Während Napolitano bisher den arbeiter- und gewerkschaftsfeindlichen Kurs Renzis unterstützte, mahnte er nun ein "differenziertes" Vorgehen bei neuen Steuern und sozialen Belastungen an. Er verwies auf die schwere Last der Arbeitslosigkeit, die vor allem die Jugendlichen einer Perspektive beraubt, und forderte, größere Anstrengungen im Kampf gegen sie zu unternehmen. Damit will er offensichtlich die rebellierende linke Basis seiner PD beruhigen und sie auf eine geschlossene Haltung bei der Wahl seines Nachfolgers einstimmen. Vor allem aber nimmt er, wie die regierungsnahe "Repubblica" ihn zitiert, in Anspruch, dass seit seinem Amtsantritt 2006 "wir Fortschritte gemacht haben".

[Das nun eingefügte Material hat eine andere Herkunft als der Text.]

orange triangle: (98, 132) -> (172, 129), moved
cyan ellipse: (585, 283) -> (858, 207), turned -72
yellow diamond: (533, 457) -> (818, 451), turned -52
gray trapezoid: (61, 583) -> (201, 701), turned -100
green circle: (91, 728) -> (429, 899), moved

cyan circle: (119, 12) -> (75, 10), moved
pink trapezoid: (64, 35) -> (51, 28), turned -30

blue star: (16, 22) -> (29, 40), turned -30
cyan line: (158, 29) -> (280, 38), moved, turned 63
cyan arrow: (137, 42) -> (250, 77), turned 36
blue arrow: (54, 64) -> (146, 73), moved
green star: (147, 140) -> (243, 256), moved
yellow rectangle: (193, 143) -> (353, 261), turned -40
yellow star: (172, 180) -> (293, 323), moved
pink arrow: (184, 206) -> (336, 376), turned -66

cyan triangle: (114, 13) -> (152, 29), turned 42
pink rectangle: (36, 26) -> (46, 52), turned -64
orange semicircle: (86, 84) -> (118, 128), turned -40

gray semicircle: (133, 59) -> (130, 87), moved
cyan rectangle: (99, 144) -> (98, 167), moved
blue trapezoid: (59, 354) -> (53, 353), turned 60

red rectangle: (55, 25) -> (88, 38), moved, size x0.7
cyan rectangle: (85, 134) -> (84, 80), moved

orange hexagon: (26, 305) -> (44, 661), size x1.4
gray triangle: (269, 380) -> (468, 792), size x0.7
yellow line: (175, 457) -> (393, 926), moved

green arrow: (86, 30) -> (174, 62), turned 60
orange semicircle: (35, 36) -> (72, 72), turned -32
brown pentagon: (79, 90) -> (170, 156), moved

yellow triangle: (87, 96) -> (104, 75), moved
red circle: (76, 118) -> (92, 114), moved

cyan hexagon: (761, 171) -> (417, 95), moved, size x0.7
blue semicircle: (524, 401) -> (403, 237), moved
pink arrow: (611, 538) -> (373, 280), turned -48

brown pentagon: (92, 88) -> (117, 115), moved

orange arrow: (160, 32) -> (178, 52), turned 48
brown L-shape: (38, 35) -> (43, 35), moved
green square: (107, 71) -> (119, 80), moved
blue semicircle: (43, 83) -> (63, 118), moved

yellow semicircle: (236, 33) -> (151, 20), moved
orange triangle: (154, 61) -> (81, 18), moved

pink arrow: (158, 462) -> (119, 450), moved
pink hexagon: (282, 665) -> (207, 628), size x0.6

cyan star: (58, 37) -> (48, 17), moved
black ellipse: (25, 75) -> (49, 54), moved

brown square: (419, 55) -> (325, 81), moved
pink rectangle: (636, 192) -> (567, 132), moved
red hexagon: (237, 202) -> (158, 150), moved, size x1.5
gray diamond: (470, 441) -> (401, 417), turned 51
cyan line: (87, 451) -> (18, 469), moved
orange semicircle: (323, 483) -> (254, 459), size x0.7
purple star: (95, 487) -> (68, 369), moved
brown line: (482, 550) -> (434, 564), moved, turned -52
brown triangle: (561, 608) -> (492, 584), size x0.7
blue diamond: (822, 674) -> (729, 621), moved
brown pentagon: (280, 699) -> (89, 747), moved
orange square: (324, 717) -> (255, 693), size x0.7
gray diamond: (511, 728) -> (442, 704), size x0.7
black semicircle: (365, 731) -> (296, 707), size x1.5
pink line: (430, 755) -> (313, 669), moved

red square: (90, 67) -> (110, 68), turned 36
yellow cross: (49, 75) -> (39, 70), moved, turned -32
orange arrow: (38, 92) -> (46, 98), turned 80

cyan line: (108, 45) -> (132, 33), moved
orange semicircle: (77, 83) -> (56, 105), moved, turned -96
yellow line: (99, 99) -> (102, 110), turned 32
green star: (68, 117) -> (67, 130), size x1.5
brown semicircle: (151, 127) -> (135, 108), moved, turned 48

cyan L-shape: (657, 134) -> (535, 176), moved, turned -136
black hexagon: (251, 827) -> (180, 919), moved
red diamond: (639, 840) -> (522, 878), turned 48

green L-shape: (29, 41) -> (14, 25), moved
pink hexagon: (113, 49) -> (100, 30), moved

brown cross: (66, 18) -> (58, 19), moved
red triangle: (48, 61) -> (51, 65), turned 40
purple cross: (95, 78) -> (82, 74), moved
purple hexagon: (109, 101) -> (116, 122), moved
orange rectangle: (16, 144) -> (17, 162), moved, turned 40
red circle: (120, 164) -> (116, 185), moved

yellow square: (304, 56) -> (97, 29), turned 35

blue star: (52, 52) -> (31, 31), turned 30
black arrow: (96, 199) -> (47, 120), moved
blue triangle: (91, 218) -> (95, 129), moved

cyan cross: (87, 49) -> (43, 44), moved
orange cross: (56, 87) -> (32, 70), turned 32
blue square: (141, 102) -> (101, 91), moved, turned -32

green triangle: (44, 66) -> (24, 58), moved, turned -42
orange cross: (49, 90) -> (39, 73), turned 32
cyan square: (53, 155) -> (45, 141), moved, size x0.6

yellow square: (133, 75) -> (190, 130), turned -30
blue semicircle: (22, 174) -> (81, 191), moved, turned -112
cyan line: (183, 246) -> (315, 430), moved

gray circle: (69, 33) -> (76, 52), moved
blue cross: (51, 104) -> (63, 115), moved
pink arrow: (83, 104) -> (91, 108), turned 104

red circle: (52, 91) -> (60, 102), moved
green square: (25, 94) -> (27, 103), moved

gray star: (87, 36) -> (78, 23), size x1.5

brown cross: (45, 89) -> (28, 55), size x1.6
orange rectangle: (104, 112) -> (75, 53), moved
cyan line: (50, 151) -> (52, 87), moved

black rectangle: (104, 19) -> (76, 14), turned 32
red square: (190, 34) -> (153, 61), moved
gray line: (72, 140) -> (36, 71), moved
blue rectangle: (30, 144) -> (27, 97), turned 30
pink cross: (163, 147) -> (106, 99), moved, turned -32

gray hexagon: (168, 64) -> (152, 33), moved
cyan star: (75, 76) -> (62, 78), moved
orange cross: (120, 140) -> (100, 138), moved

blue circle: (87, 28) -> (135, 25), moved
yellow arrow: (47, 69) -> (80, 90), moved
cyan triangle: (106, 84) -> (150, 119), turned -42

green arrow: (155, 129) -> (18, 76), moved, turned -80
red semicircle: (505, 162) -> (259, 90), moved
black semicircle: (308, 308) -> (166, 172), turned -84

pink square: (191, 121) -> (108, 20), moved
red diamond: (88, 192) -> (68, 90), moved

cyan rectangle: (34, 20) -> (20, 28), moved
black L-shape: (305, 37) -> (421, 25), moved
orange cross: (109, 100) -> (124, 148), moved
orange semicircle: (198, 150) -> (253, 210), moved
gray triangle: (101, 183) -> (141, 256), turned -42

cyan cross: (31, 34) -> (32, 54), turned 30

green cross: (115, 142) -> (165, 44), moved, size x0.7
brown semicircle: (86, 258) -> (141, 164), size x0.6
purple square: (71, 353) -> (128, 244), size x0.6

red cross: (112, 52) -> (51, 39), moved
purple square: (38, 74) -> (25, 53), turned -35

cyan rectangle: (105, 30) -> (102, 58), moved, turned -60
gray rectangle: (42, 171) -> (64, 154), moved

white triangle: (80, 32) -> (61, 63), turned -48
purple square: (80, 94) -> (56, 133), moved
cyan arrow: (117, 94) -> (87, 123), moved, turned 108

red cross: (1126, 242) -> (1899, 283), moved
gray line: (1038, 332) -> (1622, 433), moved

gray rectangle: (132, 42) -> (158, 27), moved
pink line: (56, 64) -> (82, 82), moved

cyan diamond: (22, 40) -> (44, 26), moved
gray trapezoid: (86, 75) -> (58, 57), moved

Vorwurf der Verwandlung in eine Präsidialrepublik

Napolitano gehörte als Politbüromitglied der PCI zu der sozialdemokratischen Strömung, die 1991 die Partei liquidierte und an ihrer Stelle eine Partei der Demokratischen Linken (PDS, später DS, seit 2007 mit dem katholischen Zentrum zur PD fusioniert) bildete. Als die Linksdemokraten 2006 die Parlamentswahlen gewannen, setzten sie Napolitanos Wahl zum Staatspräsidenten durch. Dem stehen im Gegensatz zu den eher repräsentativen Rechten des Bundespräsidenten in Deutschland größere Befugnisse zu (darunter die Berufung des Ministerpräsidenten, die Auflösung der Kammern und Ausschreibung von Neuwahlen). In seiner zweiten Amtszeit seit April 2013 hat Napolitano jedoch mehr als ihm zusteht in die Regierungsgeschäfte eingegriffen und damit seinen Zögling, den von ihm ins Amt des Regierungschefs gehievten Renzi, der gleichzeitig PD-Chef ist, vor dem Sturz bewahrt. 22 Vertrauensabstimmungen in knapp einem Jahr überstand dieser nur dank Napolitanos Rückendeckung. Der linksliberale "Fatto quotidiano" wirft dem Staatschef die Verwandlung "Italiens in eine Präsidialrepublik" vor. Der Chef der Protestbewegung M5S, Beppe Grillo, klagt ihn an, "einen Anschlag auf die Demokratie" verübt zu haben.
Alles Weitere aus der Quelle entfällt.